In genre, Catch-22 is part of a not-so-small category of novels about World War II, which can be considered a genre unto themselves. After the war, many novelists, poets, and other writers sought to render it in literature, and their works tended to have similar features: a focus on the absurd and evil ideology of the war; a discussion of global superpowers and their militaries, especially the U.S. (as in this novel) and the U.S.S.R.; and a focus on the social and cultural movements of the late 40s and 50s, after the war.

While World War I ushered in Modernist literature, known for its sparse prose and earnest characters, World War II was received by a new movement of post-modernist literature, full of complex structures, irregular narrators and perspectives, and a disillusioned outlook. Catch-22, a fundamental novel in this post-modern movement, inspired a whole category of complex, interwoven, satirical novels about the war, especially those with unusual chronologies, including the classics Slaughterhouse Five by Kurt Vonnegut and Gravity's Rainbow by Thomas Pynchon.

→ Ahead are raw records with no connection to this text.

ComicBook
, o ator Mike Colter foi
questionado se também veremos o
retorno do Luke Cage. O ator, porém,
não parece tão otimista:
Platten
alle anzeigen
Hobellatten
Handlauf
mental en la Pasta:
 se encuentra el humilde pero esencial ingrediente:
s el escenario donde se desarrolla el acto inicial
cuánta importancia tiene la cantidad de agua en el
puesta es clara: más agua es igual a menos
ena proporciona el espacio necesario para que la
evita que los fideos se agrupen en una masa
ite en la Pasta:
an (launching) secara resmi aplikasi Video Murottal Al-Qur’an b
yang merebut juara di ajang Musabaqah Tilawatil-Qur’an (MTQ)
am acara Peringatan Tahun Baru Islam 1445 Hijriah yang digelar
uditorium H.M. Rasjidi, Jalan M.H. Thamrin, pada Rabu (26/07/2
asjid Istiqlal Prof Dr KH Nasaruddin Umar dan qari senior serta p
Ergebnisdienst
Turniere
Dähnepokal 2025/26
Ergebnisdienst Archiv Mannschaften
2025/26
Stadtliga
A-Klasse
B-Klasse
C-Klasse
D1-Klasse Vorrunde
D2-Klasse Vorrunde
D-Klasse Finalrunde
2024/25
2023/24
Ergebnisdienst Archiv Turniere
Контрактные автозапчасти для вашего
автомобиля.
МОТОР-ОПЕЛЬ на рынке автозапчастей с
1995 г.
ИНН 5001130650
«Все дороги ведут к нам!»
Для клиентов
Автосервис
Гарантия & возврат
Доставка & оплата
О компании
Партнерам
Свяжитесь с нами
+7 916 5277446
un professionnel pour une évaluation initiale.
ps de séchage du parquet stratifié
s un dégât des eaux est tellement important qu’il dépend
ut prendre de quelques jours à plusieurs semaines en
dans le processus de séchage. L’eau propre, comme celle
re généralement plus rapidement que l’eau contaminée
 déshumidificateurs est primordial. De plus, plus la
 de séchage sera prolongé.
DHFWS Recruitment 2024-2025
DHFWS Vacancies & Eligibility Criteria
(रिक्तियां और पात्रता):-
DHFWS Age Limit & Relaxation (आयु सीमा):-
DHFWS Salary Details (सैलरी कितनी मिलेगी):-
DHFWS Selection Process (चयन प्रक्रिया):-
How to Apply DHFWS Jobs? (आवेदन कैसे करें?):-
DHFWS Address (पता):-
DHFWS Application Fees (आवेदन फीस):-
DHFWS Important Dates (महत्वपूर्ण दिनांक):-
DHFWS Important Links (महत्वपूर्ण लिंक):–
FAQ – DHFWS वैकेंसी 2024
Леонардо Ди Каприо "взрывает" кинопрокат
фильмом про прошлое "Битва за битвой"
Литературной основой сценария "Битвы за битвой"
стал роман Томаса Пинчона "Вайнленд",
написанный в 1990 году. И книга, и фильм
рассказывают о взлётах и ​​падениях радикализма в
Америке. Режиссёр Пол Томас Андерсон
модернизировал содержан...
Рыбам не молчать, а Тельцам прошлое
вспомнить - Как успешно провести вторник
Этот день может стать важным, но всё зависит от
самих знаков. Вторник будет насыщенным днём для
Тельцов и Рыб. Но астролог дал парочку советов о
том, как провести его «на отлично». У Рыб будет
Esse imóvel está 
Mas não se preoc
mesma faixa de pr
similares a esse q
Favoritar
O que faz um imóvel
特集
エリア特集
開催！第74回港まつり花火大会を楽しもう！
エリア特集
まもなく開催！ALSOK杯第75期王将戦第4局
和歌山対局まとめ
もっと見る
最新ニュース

Catch-22 is also part of a larger literary and philosophical movement called absurdism. Associated most widely with the French philosopher Albert Camus, absurdists held that the universe is fundamentally illogical and lacks innate meaning. Heller holds with this belief: his novel is full of paradoxes and contradictions, creating a world in which nothing is logical whatsoever. Heller uses absurdism to mount a satirical critique of the war effort during World War II. He describes the military leadership as fundamentally illogical, arguing that the war and everyone participating in it was absurd.

Catch-22 is, also, a novel with an antihero, going through episodic trials and travails, meeting with many characters. In this way it is a very classic novel, hearkening back to fundamental works like Don Quixote and Robinson Crusoe. So while Heller's work was part of a groundbreaking new movement in its chronology and subject, it was also connected to the long history of the novel form in its characters and overall structure.